Agradeço-vos muito este acolhimento e os testemunhos. Peço-vos para rezar por mim. Rezai pelos jovens: hoje é o primeiro dia de Primavera, o dia da esperança, o dia dos jovens. Talvez em cada Primavera se retome o caminho da juventude, florescemos outra vez. Aos jovens repito: não percais a esperança de ir sempre em frente. Aos idosos: levai em frente a sabedoria da vida; os idosos são como o vinho bom quando envelhece. E o vinho tem algo de bom que serve tanto aos jovens como aos idosos.

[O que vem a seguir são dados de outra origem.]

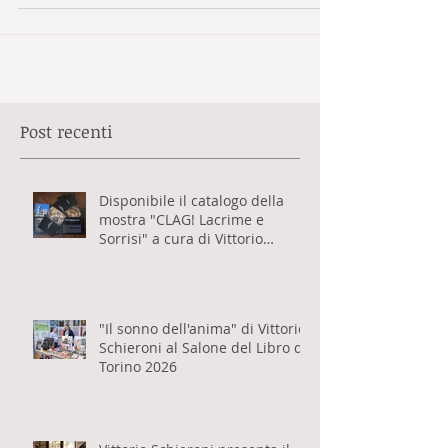
Sormani di Milano.
Post recenti
Disponibile il catalogo della
mostra "CLAG! Lacrime e
Sorrisi" a cura di Vittorio
Schieroni
"Il sonno dell'anima" di Vittorio
Schieroni al Salone del Libro di
Torino 2026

Jovens e idosos juntos: os jovens têm a força, os idosos a memória e a sabedoria. Um povo que não cuida dos jovens, que os deixa sem trabalho, desempregados, e que não cuida dos idosos, não tem futuro. Se quisermos que o nosso povo tenha futuro, devemos cuidar dos jovens procurando dar-lhes trabalho, saídas desta crise, dando-lhes os valores da educação; e devemos cuidar dos idosos que são aqueles que conservam a sabedoria da vida. Agora rezemos a Nossa Senhora e a São José para que protejam os jovens, os idosos e as famílias: [Ave Maria...]. Despeço-me de Nápoles porque volto para Roma! Desejo-vos o melhor e ‘ca Maronna v’accumpagne!